En 2025, le Japon a commémoré les 30 ans des attentats au gaz sarin perpétrés le 20 mars 1995 dans le métro de Tokyo par la secte religieuse Aum Shinrikyô (ci-après, Aum) faisant 14 morts et plus de 6 000 blessés. Le gourou d’Aum, Asahara Shôkô, a été arrêté en mai 1995 puis exécuté en juillet 2018. Dans son nouveau livre « Pourquoi l’attaque au gaz sarin du métro n’a-t-elle pas pu être évitée ? » (Chikatetsu sarin jiken wa naze fusegenakatta no ka), Kakimi Takashi examine les actions policières entourant la secte.
À l’époque des attaques, j’étais reporter dans un tabloïd. Lors d’une interview, un officier ayant participé à l’enquête sur la secte m’avait confié : « Aum nous a pris de vitesse. » En effet, la police prévoyait une descente majeure dans une installation située dans la préfecture de Yamanashi le 22 mars. Deux jours avant cette date, Aum libérait du gaz sarin dans le métro de Tokyo (vraisemblablement afin de détourner l’attention).
Kakimi dirigeait alors le Bureau des affaires criminelles de l’Agence nationale de la police (NPA), ce qui faisait de lui le plus haut responsable de l’enquête. Comme il le révèle dans son ouvrage, six membres d’Aum étaient infiltrés au sein de la police métropolitaine de Tokyo. Il n’est donc pas exclu que la secte ait été avertie de la descente imminente.
L’officier rencontré m’avait également affirmé que les attaques avaient été déclenchées lorsque Aum avait appris que la police allait intervenir, et qu’elles n’étaient donc ni prévisibles ni évitables. Mais j’ai toujours eu des doutes quant à cette version…
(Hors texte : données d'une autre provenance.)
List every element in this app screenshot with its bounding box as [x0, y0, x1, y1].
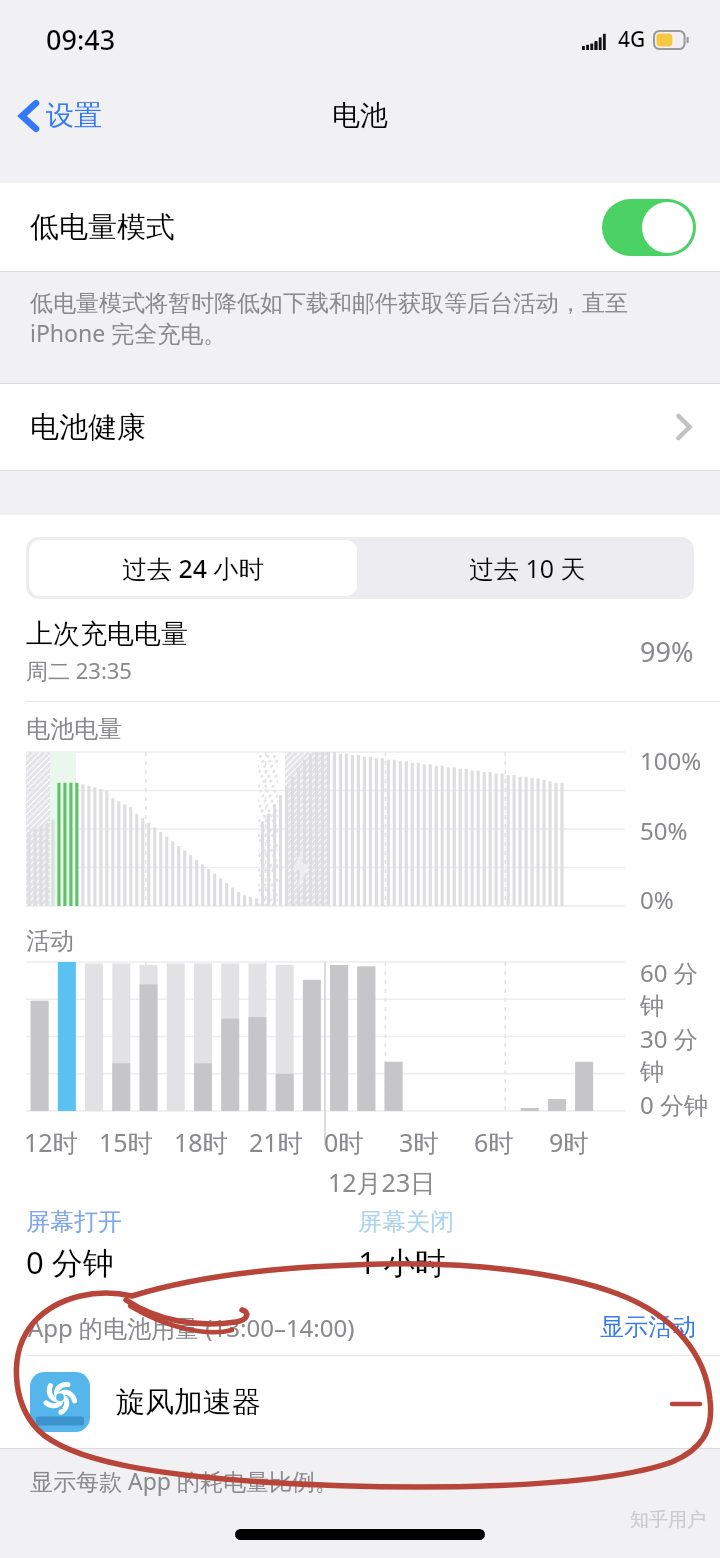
staticText: 15时	[99, 1125, 153, 1159]
staticText: 9时	[549, 1125, 589, 1159]
button[interactable]: 电池健康	[0, 384, 720, 470]
button[interactable]: 过去 24 小时	[29, 540, 357, 596]
staticText: 0 分钟	[640, 1088, 708, 1121]
staticText: 低电量模式将暂时降低如下载和邮件获取等后台活动，直至 iPhone 完全充电。	[30, 286, 702, 349]
staticText: 30 分钟	[640, 1022, 720, 1087]
staticText: 100%	[640, 744, 702, 777]
staticText: 09:43	[46, 21, 116, 58]
staticText: 电池	[332, 98, 388, 133]
staticText: 电池健康	[30, 409, 146, 446]
button[interactable]: 低电量模式	[0, 183, 720, 271]
staticText: 0%	[640, 883, 674, 916]
button[interactable]	[602, 199, 696, 256]
staticText: 1 小时	[358, 1241, 446, 1283]
staticText: 显示每款 App 的耗电量比例。	[30, 1465, 338, 1496]
staticText: 显示活动	[600, 1312, 696, 1342]
staticText: 旋风加速器	[116, 1384, 261, 1421]
button[interactable]: 设置	[18, 98, 102, 133]
staticText: 18时	[174, 1125, 228, 1159]
staticText: 50%	[640, 814, 688, 847]
staticText: 4G	[618, 25, 646, 54]
button[interactable]: 过去 10 天	[360, 537, 694, 599]
staticText: 0时	[324, 1125, 364, 1159]
staticText: 3时	[399, 1125, 439, 1159]
staticText: 低电量模式	[30, 209, 175, 246]
button[interactable]: 旋风加速器	[0, 1356, 720, 1448]
staticText: 21时	[249, 1125, 303, 1159]
staticText: 99%	[640, 633, 694, 670]
staticText: 设置	[46, 98, 102, 133]
staticText: 12月23日	[328, 1165, 436, 1199]
staticText: 过去 24 小时	[122, 551, 264, 585]
staticText: 12时	[24, 1125, 78, 1159]
staticText: 周二 23:35	[26, 655, 132, 685]
staticText: 电池电量	[26, 714, 122, 744]
staticText: 屏幕打开	[26, 1207, 122, 1237]
staticText: 过去 10 天	[469, 551, 586, 585]
staticText: 知乎用户	[630, 1508, 706, 1532]
staticText: 6时	[474, 1125, 514, 1159]
button[interactable]: 显示活动	[600, 1312, 696, 1342]
staticText: 屏幕关闭	[358, 1207, 454, 1237]
staticText: 0 分钟	[26, 1241, 114, 1283]
staticText: 活动	[26, 926, 74, 956]
staticText: App 的电池用量 (13:00–14:00)	[28, 1311, 355, 1344]
staticText: 60 分钟	[640, 956, 720, 1021]
staticText: 上次充电电量	[26, 617, 188, 651]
Des tests de laboratoire détectent du sarin
Le livre de Kakimi contient plusieurs révélations. En juin 1994, soit l’année précédant les attaques de Tokyo, Aum avait déjà perpétré une attaque au sarin dans une zone résidentielle de la ville de Matsumoto, faisant sept morts. Après cet incident, la police de Nagano s’était obstinée à soupçonner un habitant du quartier, ce qui avait considérablement retardé l’exploration d’autres pistes. Le directeur de la police préfectorale de Nagano avait pourtant transmis à Kakimi un rapport différent. Début août, les enquêteurs ont découvert qu’un juge du tribunal de la préfecture de Nagano (chargé d’une affaire civile impliquant Aum) figurait parmi les victimes. Ils avaient également appris qu’un membre de la secte avait acheté des produits chimiques permettant de fabriquer du sarin.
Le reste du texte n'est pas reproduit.